◆ ABOUT THIS TASK: Lines from the beginning of the data below through the one containing "finansowej prosimy o" are to be printed exactly as they appear.

◆ Saved entries:

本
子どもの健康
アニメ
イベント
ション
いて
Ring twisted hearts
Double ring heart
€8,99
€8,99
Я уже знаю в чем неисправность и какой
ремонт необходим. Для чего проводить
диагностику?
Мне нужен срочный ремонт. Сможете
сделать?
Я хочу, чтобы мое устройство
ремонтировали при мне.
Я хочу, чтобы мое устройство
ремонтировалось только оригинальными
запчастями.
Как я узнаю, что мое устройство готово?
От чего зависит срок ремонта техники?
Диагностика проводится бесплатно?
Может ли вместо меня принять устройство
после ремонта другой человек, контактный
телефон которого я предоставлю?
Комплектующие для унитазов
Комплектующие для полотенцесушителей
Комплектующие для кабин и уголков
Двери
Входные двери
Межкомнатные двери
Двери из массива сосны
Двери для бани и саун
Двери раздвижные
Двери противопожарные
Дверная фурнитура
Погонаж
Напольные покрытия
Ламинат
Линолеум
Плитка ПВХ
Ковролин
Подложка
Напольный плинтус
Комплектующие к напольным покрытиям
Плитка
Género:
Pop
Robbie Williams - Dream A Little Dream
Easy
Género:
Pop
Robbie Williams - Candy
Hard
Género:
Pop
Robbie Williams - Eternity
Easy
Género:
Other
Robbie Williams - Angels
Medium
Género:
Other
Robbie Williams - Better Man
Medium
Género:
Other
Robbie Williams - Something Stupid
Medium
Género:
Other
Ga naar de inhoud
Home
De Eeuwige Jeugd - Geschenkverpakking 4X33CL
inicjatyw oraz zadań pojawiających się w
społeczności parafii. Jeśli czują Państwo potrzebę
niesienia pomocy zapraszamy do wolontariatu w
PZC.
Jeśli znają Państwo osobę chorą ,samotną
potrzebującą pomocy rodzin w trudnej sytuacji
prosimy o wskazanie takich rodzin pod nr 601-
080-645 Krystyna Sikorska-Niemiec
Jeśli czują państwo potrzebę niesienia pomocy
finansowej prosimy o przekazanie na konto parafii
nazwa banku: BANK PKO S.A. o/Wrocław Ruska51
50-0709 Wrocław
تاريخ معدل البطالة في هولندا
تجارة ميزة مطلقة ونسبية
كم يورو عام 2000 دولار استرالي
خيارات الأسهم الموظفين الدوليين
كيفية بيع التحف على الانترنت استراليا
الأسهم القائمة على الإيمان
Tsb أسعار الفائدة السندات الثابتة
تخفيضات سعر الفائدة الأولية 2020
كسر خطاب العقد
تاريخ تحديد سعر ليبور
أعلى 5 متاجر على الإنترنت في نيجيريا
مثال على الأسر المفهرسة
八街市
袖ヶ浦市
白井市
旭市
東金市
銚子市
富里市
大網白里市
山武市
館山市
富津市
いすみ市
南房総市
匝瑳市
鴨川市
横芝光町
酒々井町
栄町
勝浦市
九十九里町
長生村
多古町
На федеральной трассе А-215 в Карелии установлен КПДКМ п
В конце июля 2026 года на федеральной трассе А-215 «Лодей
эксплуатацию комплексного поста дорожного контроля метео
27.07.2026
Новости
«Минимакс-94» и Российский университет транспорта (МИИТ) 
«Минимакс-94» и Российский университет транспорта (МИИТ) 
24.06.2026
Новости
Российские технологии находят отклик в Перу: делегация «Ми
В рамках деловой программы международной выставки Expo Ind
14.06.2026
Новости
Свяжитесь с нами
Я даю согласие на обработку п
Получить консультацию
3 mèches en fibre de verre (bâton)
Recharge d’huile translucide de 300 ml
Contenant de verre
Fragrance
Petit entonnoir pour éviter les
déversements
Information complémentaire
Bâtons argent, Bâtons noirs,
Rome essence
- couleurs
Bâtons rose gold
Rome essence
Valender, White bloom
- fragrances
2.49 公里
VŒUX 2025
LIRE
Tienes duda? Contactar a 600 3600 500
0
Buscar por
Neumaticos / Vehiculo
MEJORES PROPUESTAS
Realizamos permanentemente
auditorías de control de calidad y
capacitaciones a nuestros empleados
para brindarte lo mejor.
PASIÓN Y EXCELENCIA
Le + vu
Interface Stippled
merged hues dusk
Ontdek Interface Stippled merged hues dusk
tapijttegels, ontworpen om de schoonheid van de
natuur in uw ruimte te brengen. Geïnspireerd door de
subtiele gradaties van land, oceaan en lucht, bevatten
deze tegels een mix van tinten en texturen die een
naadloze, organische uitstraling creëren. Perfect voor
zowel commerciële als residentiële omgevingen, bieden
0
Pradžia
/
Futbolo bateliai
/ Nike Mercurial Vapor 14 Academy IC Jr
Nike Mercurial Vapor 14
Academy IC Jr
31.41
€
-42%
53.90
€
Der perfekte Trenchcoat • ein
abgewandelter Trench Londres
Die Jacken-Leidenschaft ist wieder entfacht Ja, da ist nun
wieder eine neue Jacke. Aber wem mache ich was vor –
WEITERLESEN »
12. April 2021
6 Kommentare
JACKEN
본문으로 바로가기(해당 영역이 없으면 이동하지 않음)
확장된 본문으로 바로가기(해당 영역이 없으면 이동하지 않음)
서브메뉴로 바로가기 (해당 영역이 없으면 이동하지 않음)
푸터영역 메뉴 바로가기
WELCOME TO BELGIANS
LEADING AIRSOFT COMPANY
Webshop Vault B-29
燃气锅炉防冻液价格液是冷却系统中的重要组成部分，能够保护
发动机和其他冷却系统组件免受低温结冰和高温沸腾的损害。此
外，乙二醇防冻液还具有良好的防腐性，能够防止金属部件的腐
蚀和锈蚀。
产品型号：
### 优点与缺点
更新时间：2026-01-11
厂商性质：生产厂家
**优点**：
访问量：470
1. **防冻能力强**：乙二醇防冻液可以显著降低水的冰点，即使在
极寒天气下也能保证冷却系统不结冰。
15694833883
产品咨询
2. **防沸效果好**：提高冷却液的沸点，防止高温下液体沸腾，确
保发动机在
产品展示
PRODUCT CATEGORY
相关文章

◆ RESULT:
本
子どもの健康
アニメ
イベント
ション
いて
Ring twisted hearts
Double ring heart
€8,99
€8,99
Я уже знаю в чем неисправность и какой
ремонт необходим. Для чего проводить
диагностику?
Мне нужен срочный ремонт. Сможете
сделать?
Я хочу, чтобы мое устройство
ремонтировали при мне.
Я хочу, чтобы мое устройство
ремонтировалось только оригинальными
запчастями.
Как я узнаю, что мое устройство готово?
От чего зависит срок ремонта техники?
Диагностика проводится бесплатно?
Может ли вместо меня принять устройство
после ремонта другой человек, контактный
телефон которого я предоставлю?
Комплектующие для унитазов
Комплектующие для полотенцесушителей
Комплектующие для кабин и уголков
Двери
Входные двери
Межкомнатные двери
Двери из массива сосны
Двери для бани и саун
Двери раздвижные
Двери противопожарные
Дверная фурнитура
Погонаж
Напольные покрытия
Ламинат
Линолеум
Плитка ПВХ
Ковролин
Подложка
Напольный плинтус
Комплектующие к напольным покрытиям
Плитка
Género:
Pop
Robbie Williams - Dream A Little Dream
Easy
Género:
Pop
Robbie Williams - Candy
Hard
Género:
Pop
Robbie Williams - Eternity
Easy
Género:
Other
Robbie Williams - Angels
Medium
Género:
Other
Robbie Williams - Better Man
Medium
Género:
Other
Robbie Williams - Something Stupid
Medium
Género:
Other
Ga naar de inhoud
Home
De Eeuwige Jeugd - Geschenkverpakking 4X33CL
inicjatyw oraz zadań pojawiających się w
społeczności parafii. Jeśli czują Państwo potrzebę
niesienia pomocy zapraszamy do wolontariatu w
PZC.
Jeśli znają Państwo osobę chorą ,samotną
potrzebującą pomocy rodzin w trudnej sytuacji
prosimy o wskazanie takich rodzin pod nr 601-
080-645 Krystyna Sikorska-Niemiec
Jeśli czują państwo potrzebę niesienia pomocy
finansowej prosimy o przekazanie na konto parafii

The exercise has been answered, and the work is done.